Your assistance is required to continue this feature. The reports described here were received through the Institute for Safe Medication Practices (ISMP) Medication Errors Reporting Program. Any reports published by ISMP will be anonymous. Comments are also invited; the writers’ names will be published if desired. ISMP may be contacted at the address shown below.

Errors, close calls, or hazardous conditions may be reported directly to ISMP through the ISMP Web site (www.ismp.org), by calling 800-FAIL-SAFE, or via e-mail at ismpinfo@ismp.org. ISMP guarantees the confidentiality and security of the information received and respects reporters’ wishes as to the level of detail included in publications.

Alteplase and Tenecteplase Confusion

A patient with slurred speech and facial droop arrived at an emergency department (ED) late in the evening on a weekend. Upon arrival and assessment, a probable diagnosis of stroke was made and alteplase, which has a stroke indication, was prescribed. In the ED, the drug was commonly referred to as tPA. At an automated dispensing cabinet (ADC), a nurse typed “t” and tenecteplase appeared on the selection screen, which she selected and removed from the cabinet.

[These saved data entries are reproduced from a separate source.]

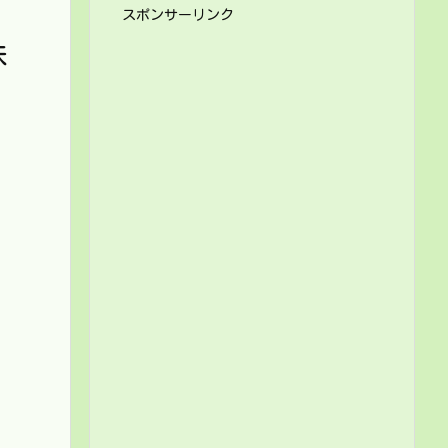
スポンサーリンク
株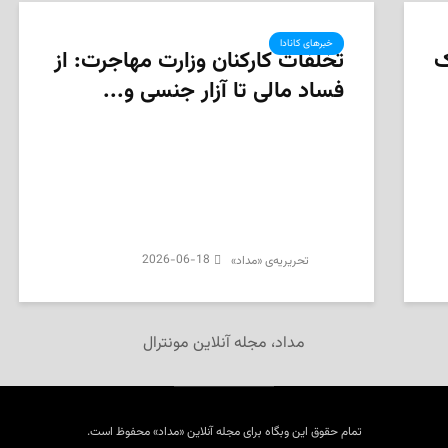
خبرهای کانادا
ک
تخلفات کارکنان وزارت مهاجرت: از
فساد مالی تا آزار جنسی و...
2026-06-18
تحریریه‌ی «مداد»
مداد، مجله آنلاین مونترال
تمام حقوق این وبگاه برای مجله آنلاین «مداد» محفوظ است.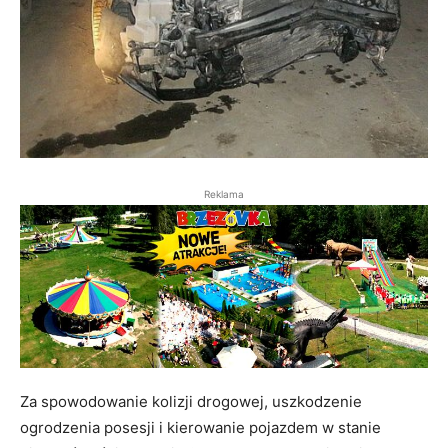
Reklama
Za spowodowanie kolizji drogowej, uszkodzenie
ogrodzenia posesji i kierowanie pojazdem w stanie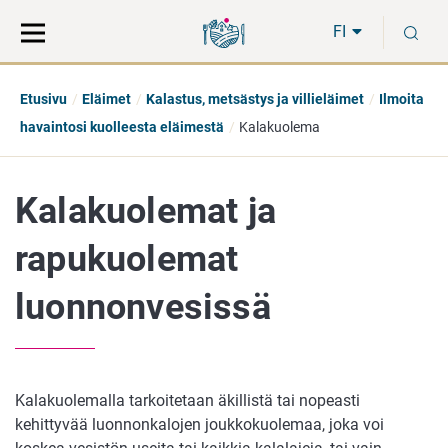
Siirry
Siirry
H
suoraan
koko
FI
sisältöön
sivuston
hakuun
Etusivu
Eläimet
Kalastus, metsästys ja villieläimet
Ilmoita
havaintosi kuolleesta eläimestä
Kalakuolema
Kalakuolemat ja
rapukuolemat
luonnonvesissä
Kalakuolemalla tarkoitetaan äkillistä tai nopeasti
kehittyvää luonnonkalojen joukkokuolemaa, joka voi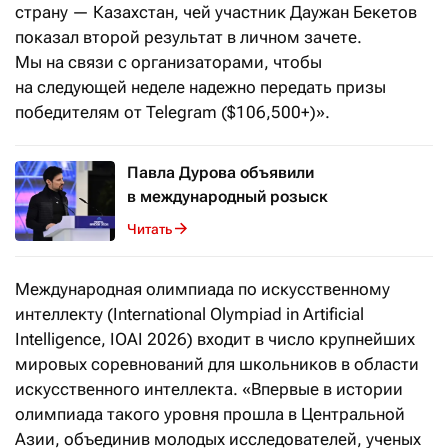
страну — Казахстан, чей участник Даужан Бекетов
показал второй результат в личном зачете.
Мы на связи с организаторами, чтобы
на следующей неделе надежно передать призы
победителям от Telegram ($106,500+)».
Павла Дурова объявили
в международный розыск
Читать
Международная олимпиада по искусственному
интеллекту (International Olympiad in Artificial
Intelligence, IOAI 2026) входит в число крупнейших
мировых соревнований для школьников в области
искусственного интеллекта. «Впервые в истории
олимпиада такого уровня прошла в Центральной
Азии, объединив молодых исследователей, ученых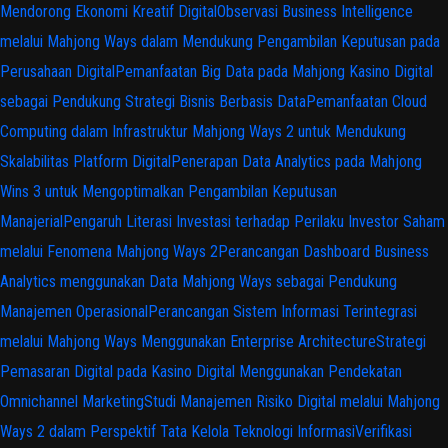
Mendorong Ekonomi Kreatif Digital
Observasi Business Intelligence
melalui Mahjong Ways dalam Mendukung Pengambilan Keputusan pada
Perusahaan Digital
Pemanfaatan Big Data pada Mahjong Kasino Digital
sebagai Pendukung Strategi Bisnis Berbasis Data
Pemanfaatan Cloud
Computing dalam Infrastruktur Mahjong Ways 2 untuk Mendukung
Skalabilitas Platform Digital
Penerapan Data Analytics pada Mahjong
Wins 3 untuk Mengoptimalkan Pengambilan Keputusan
Manajerial
Pengaruh Literasi Investasi terhadap Perilaku Investor Saham
melalui Fenomena Mahjong Ways 2
Perancangan Dashboard Business
Analytics menggunakan Data Mahjong Ways sebagai Pendukung
Manajemen Operasional
Perancangan Sistem Informasi Terintegrasi
melalui Mahjong Ways Menggunakan Enterprise Architecture
Strategi
Pemasaran Digital pada Kasino Digital Menggunakan Pendekatan
Omnichannel Marketing
Studi Manajemen Risiko Digital melalui Mahjong
Ways 2 dalam Perspektif Tata Kelola Teknologi Informasi
Verifikasi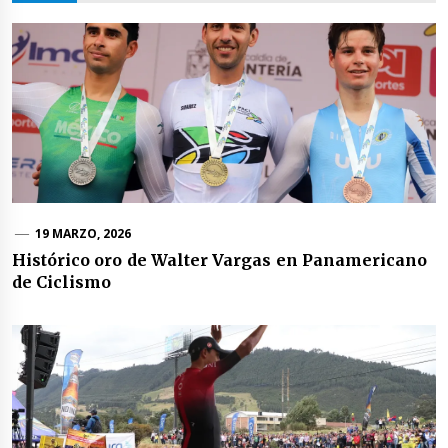
19 MARZO, 2026
Histórico oro de Walter Vargas en Panamericano
de Ciclismo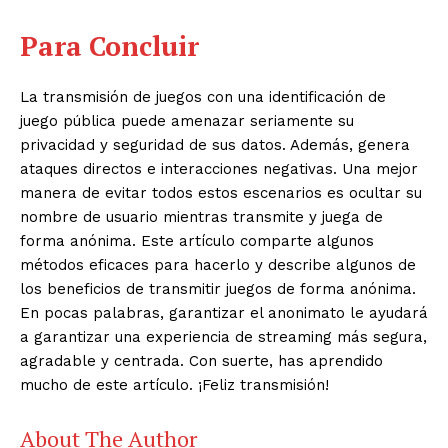
Para Concluir
La transmisión de juegos con una identificación de
juego pública puede amenazar seriamente su
privacidad y seguridad de sus datos. Además, genera
ataques directos e interacciones negativas. Una mejor
manera de evitar todos estos escenarios es ocultar su
nombre de usuario mientras transmite y juega de
forma anónima. Este artículo comparte algunos
métodos eficaces para hacerlo y describe algunos de
los beneficios de transmitir juegos de forma anónima.
En pocas palabras, garantizar el anonimato le ayudará
a garantizar una experiencia de streaming más segura,
agradable y centrada. Con suerte, has aprendido
mucho de este artículo. ¡Feliz transmisión!
About The Author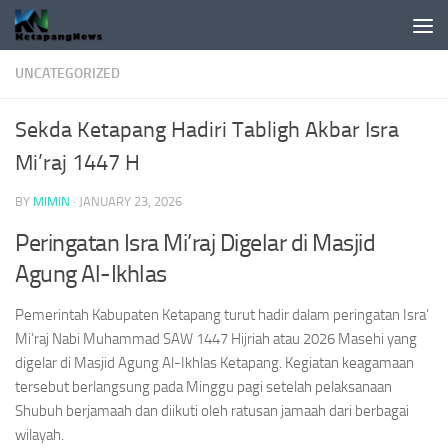
Skip to content
UNCATEGORIZED
Sekda Ketapang Hadiri Tabligh Akbar Isra
Mi’raj 1447 H
BY
MIMIN
·
JANUARY 23, 2026
Peringatan Isra Mi’raj Digelar di Masjid
Agung Al-Ikhlas
Pemerintah Kabupaten Ketapang turut hadir dalam peringatan Isra’
Mi’raj Nabi Muhammad SAW 1447 Hijriah atau 2026 Masehi yang
digelar di Masjid Agung Al-Ikhlas Ketapang. Kegiatan keagamaan
tersebut berlangsung pada Minggu pagi setelah pelaksanaan
Shubuh berjamaah dan diikuti oleh ratusan jamaah dari berbagai
wilayah.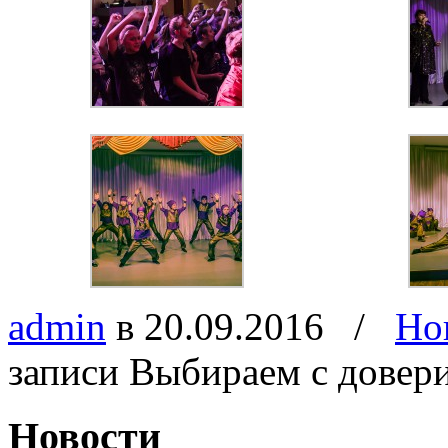
admin
в 20.09.2016
/
Но
записи Выбираем с довер
Новости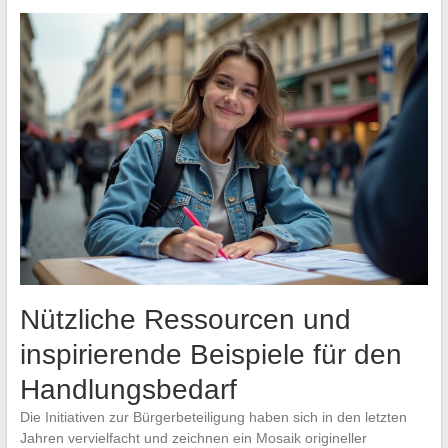
Nützliche Ressourcen und
inspirierende Beispiele für den
Handlungsbedarf
Die Initiativen zur Bürgerbeteiligung haben sich in den letzten
Jahren vervielfacht und zeichnen ein Mosaik origineller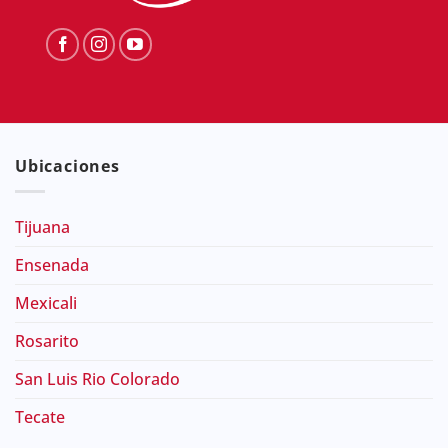
Ubicaciones
Tijuana
Ensenada
Mexicali
Rosarito
San Luis Rio Colorado
Tecate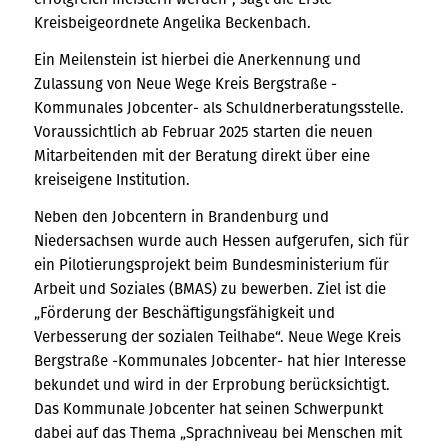
Kreisbeigeordnete Angelika Beckenbach.
Ein Meilenstein ist hierbei die Anerkennung und
Zulassung von Neue Wege Kreis Bergstraße -
Kommunales Jobcenter- als Schuldnerberatungsstelle.
Voraussichtlich ab Februar 2025 starten die neuen
Mitarbeitenden mit der Beratung direkt über eine
kreiseigene Institution.
Neben den Jobcentern in Brandenburg und
Niedersachsen wurde auch Hessen aufgerufen, sich für
ein Pilotierungsprojekt beim Bundesministerium für
Arbeit und Soziales (BMAS) zu bewerben. Ziel ist die
„Förderung der Beschäftigungsfähigkeit und
Verbesserung der sozialen Teilhabe“. Neue Wege Kreis
Bergstraße -Kommunales Jobcenter- hat hier Interesse
bekundet und wird in der Erprobung berücksichtigt.
Das Kommunale Jobcenter hat seinen Schwerpunkt
dabei auf das Thema „Sprachniveau bei Menschen mit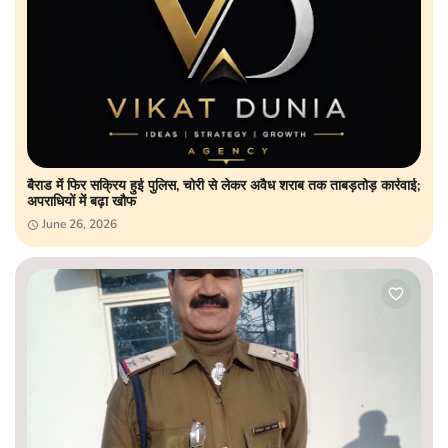
बैराड में फिर सक्रिय हुई पुलिस, चोरी से लेकर अवैध शराब तक ताबड़तोड़ कार्रवाई;
अपराधियों में बढ़ा खौफ
June 26, 2026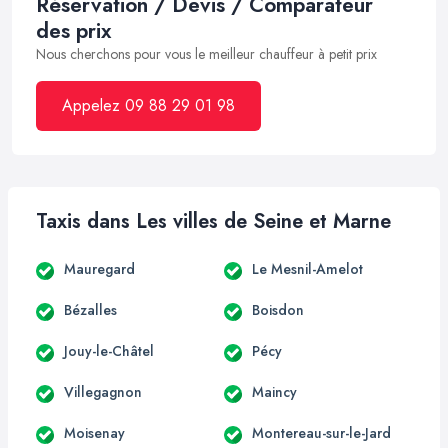
Réservation / Devis / Comparateur
des prix
Nous cherchons pour vous le meilleur chauffeur à petit prix
Appelez 09 88 29 01 98
Taxis dans Les villes de Seine et Marne
Mauregard
Le Mesnil-Amelot
Bézalles
Boisdon
Jouy-le-Châtel
Pécy
Villegagnon
Maincy
Moisenay
Montereau-sur-le-Jard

The hospital used tenecteplase for ST segment elevation myocardial infarction (STEMI) because it was less expensive than alteplase (Activase) for myocardial infarction (MI). But alteplase was also in the ADC for use when indicated for stroke and pulmonary embolism. Pharmacy was usually part of the stroke alert team, but the hospital pharmacy was not open 24 hours, so the pharmacist had left for the day. Because the drugs were high-alert medications, a second nurse confirmed the dose calculations but not the actual product. Tenecteplase was given using the alteplase protocol, and the patient was transferred to another hospital.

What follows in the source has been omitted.